Work task - All lines of the material below that include the string "assumption" are to be copied.

Records supplied -

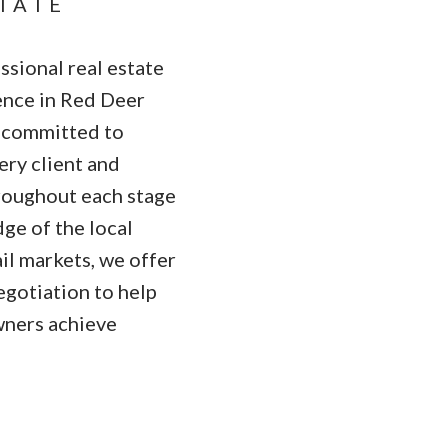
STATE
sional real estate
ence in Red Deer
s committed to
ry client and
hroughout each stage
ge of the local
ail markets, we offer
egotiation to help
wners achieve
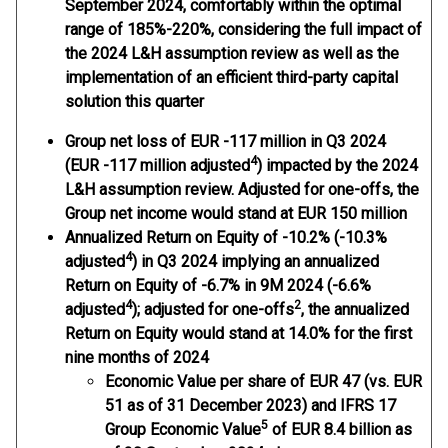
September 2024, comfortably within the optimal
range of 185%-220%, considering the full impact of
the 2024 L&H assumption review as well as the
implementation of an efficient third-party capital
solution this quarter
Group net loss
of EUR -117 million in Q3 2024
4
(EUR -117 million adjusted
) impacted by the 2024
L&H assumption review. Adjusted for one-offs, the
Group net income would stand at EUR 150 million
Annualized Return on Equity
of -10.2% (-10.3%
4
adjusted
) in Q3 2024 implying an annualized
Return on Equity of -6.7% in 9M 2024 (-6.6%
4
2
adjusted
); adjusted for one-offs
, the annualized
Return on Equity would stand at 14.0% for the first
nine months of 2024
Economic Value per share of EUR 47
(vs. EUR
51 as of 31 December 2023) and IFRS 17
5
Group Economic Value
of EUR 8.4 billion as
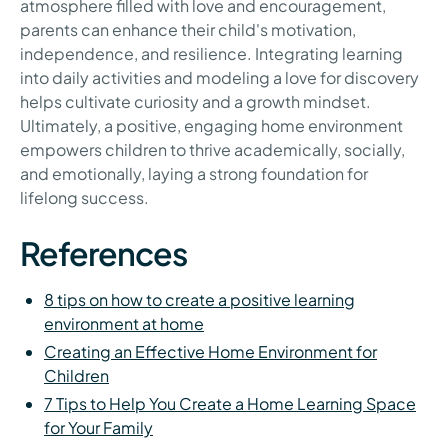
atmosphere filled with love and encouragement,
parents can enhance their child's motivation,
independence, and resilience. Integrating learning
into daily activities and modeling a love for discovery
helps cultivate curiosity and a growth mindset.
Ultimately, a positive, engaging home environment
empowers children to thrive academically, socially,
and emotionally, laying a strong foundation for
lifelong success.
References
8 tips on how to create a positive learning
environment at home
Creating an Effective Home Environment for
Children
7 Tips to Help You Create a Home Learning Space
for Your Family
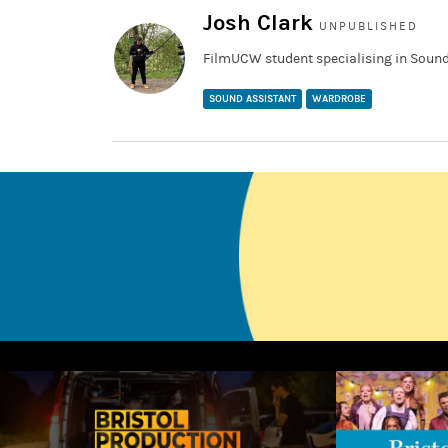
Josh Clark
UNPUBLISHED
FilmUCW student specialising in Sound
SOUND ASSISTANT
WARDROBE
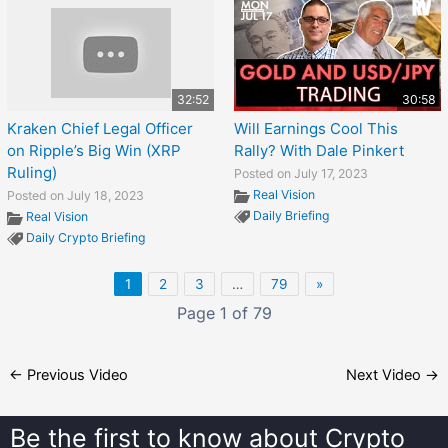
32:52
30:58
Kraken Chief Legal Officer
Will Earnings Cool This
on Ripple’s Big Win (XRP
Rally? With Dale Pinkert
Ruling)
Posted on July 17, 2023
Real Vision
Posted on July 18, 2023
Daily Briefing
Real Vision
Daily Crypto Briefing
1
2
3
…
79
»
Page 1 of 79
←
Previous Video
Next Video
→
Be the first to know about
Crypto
* * *
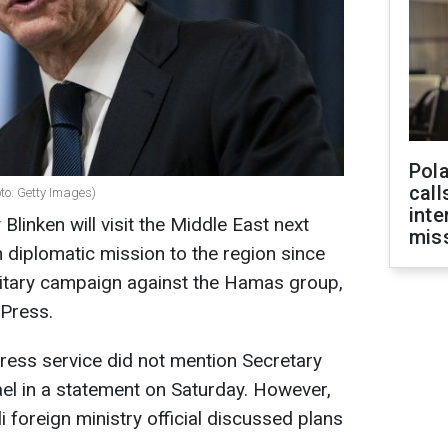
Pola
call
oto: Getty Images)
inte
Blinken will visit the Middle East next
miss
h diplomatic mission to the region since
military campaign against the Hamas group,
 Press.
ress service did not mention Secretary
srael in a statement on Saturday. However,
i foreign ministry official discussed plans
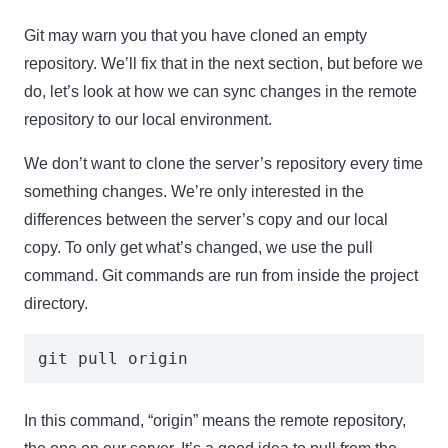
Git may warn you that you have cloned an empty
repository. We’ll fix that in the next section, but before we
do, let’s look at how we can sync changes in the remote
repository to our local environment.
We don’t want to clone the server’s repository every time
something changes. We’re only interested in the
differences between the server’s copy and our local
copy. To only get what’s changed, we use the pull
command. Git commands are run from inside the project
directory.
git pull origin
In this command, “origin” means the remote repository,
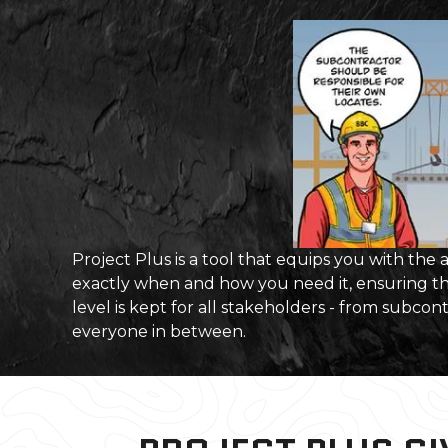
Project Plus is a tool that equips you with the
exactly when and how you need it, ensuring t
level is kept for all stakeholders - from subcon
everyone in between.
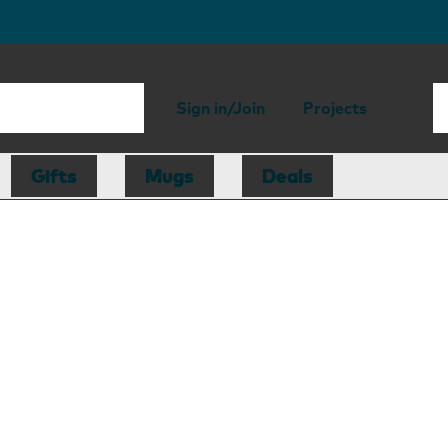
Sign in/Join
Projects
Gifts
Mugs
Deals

Exercise response -
the 2024 L&H assumption review as well as the
L&H assumption review. Adjusted for one-offs, the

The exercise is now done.